PIP

So, this morning I had a long PIP assessment call to discuss all the medical stuff that has gone on. So now I cant help but keep thinking about it and that I wouldnt have got across the whole situation. I know its no use second guessing, I'm usually paranoid anyway without thinking how the way they ask might be portayed. I had previously applied unsucessfully with medical conditions before the asd diagnosis. They arent here to see the anxiety and fatigue that that alone has caused. I've worked 40 yrs and dont think I'm a fraud.

  • I got zero points at first, a few on mandatory reconsideration and then 11 at the tribunal when I appealed. Most appeals are overturned (as in the person claiming pip wins) because they have actual people that know about the condition on it. So always appeal.

    And remember, you count as not being able to do something if:

    You can't do it reliably/REPEATEDLY OR it takes longer than other people to do OR it causes you pain or overwhelming distress if you do it or might cause you this,  OR it is not safe to do. Eg you can socialise but it leaves you too anxious or exhausted to do anything else for days. Or you can travek but there's a chance you will not be able to get home if you have a meltdown

  • Yes. I was ill health retired for medical reasons, but to young for state pension and the work pension doesnt cover living so its an endless 'battle' to apply for help even with 40 years of work and contributions behind me. The late formal ASD diagnosis adds to it, but I have always found adult life very stressful and confusing.

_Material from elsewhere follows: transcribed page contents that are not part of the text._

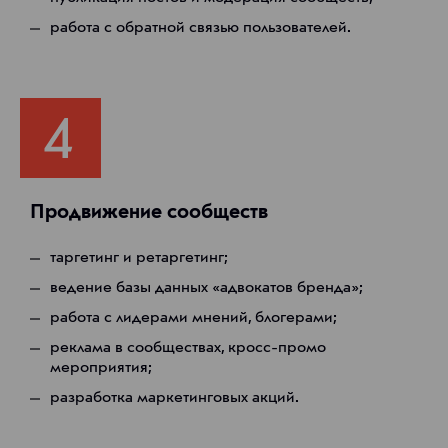
работа с обратной связью пользователей.
Продвижение сообществ
таргетинг и ретаргетинг;
ведение базы данных «адвокатов бренда»;
работа с лидерами мнений, блогерами;
реклама в сообществах, кросс-промо
мероприятия;
разработка маркетинговых акций.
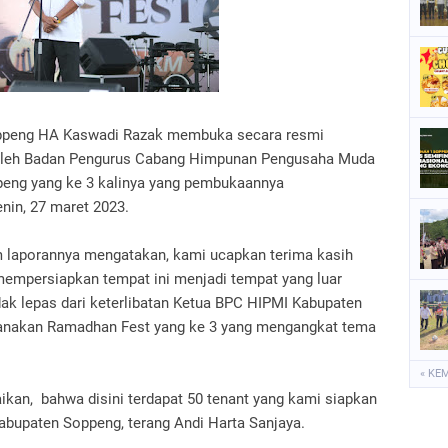
P
P
P
S
oppeng HA Kaswadi Razak membuka secara resmi
 oleh Badan Pengurus Cabang Himpunan Pengusaha Muda
S
peng yang ke 3 kalinya yang pembukaannya
nin, 27 maret 2023.
am laporannya mengatakan, kami ucapkan terima kasih
mempersiapkan tempat ini menjadi tempat yang luar
tidak lepas dari keterlibatan Ketua BPC HIPMI Kabupaten
anakan Ramadhan Fest yang ke 3 yang mengangkat tema
« KE
ikan, bahwa disini terdapat 50 tenant yang kami siapkan
abupaten Soppeng, terang Andi Harta Sanjaya.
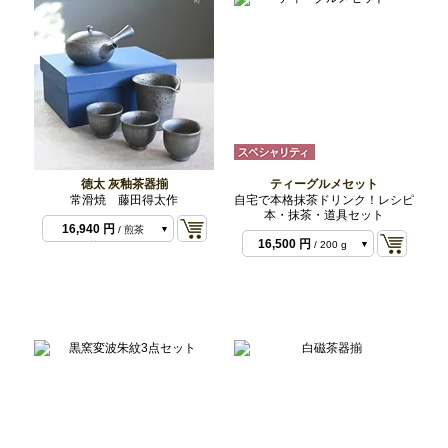
徳太 灰釉茶器揃
ティーグルメセット
常滑焼 藤田得太作
自宅で本格抹茶ドリンク！レシピ
本・抹茶・道具セット
16,940 円
/ 煎茶
16,500 円
/ 200 g
椀 2
22,880 円
/ 煎茶
ベーシック
22,000 円
/ 200 g
椀 3
プレミアム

  • And just to add - my other son’s girlfriend has loads of qualifications and she’s been trying to find a job for well over a year now and can’t find one. It’s so hard for people now. They have no choice but to claim something (in their case universal credit) because it’s demanded they pay for hugely high rents and food and heating. 

  • My son is in the process of his PIP review and I know exactly what you mean. It’s exhausting and frightening in our experience. Without my support I know that my son would never apply because the application process is so complicated and daunting - it took us 3 days just to fill out the form and we were so stressed and worried about doing it. Sometimes we feel like giving up. My son often feels suicidal because he struggles so much with life - and filling out this form and going over and over how much he struggles is incredibly damaging for his mental health. He has very severe ocd and talking about that is off the scale stressful for him. The education system never provided him with the help he needed to overcome his Selective Mutism in school, and now he’s an adult there’s still no help. And then when he needs to claim money to live in they make you feel bad about that - like ‘you should be earning money not claiming benefits’ - but maybe if they’d given my son the right help when he was at school then maybe now he would be able to get a job (maybe) but he can’t talk to people so how can he get a job? So why do they make it so hard for people who have no choice but to claim something just to eat etc? I hate the system because it makes us feel so bad about the fact that we are struggling - even when we are really doing our absolute best. Every day is a struggle for my son. The system should be kinder and more supportive - instead of threatening and exhausting. 

  • Being late diagnosed, I have spent my life 'fitting in', and saying say too often, to the detriment of my (physical) health etc, maskin and people pleasing, and often i wont ask for help just rather get on with things. So when thwy push for a 'can you' answer by asking several ways even when difficulties and dangers etc are explained.

    But I guess I dont know their thoughts so will recover while I wait and see

  • I asked for the audio, and asked DWP for the assessment report, but I guess apart from anything its a waiting game again.

  • They get you to say you can do stuff rather than listen to the problem you have struggling to do them. 

  • You're right, but I have been totally deflated.

  • These calls are mandatorily predetermined to refuse people. They know more about you before the call than you think. You have to prepare for that outcome (refusal) and stick to what you know is true, without elaborating which probably means taking them to a lower tier legal hearing.  

  • ‘Don’t think I’m a fraud’ is telling. You are not a fraud, even though you feel like you are or that others will think it. We all worry about others disbelief in our condition largely because we have doubts ourselves. When we are diagnosed we know that we struggle but our perspective is twisted by what we can do or achieve. I always say to my family I’m the least autistic and they always reply ‘no, you’re the most’. Pursue PIP, fight for your rights. This is a neurotypical world but we shouldn’t have to put up with it. 

  • I can understand why you feel paranoid about this. The whole system creates paranoia- in fact I think it’s deliberately designed to do that. You did everything you could, you did your best, and you can do no more. It’s a hostile system. It’s out of your control at this point - and you never know - it might all work out ok. Try to mentally surrender to the fact that it’s now out of your hands - because stressing over it won’t make any difference - apart from just making you feel worse.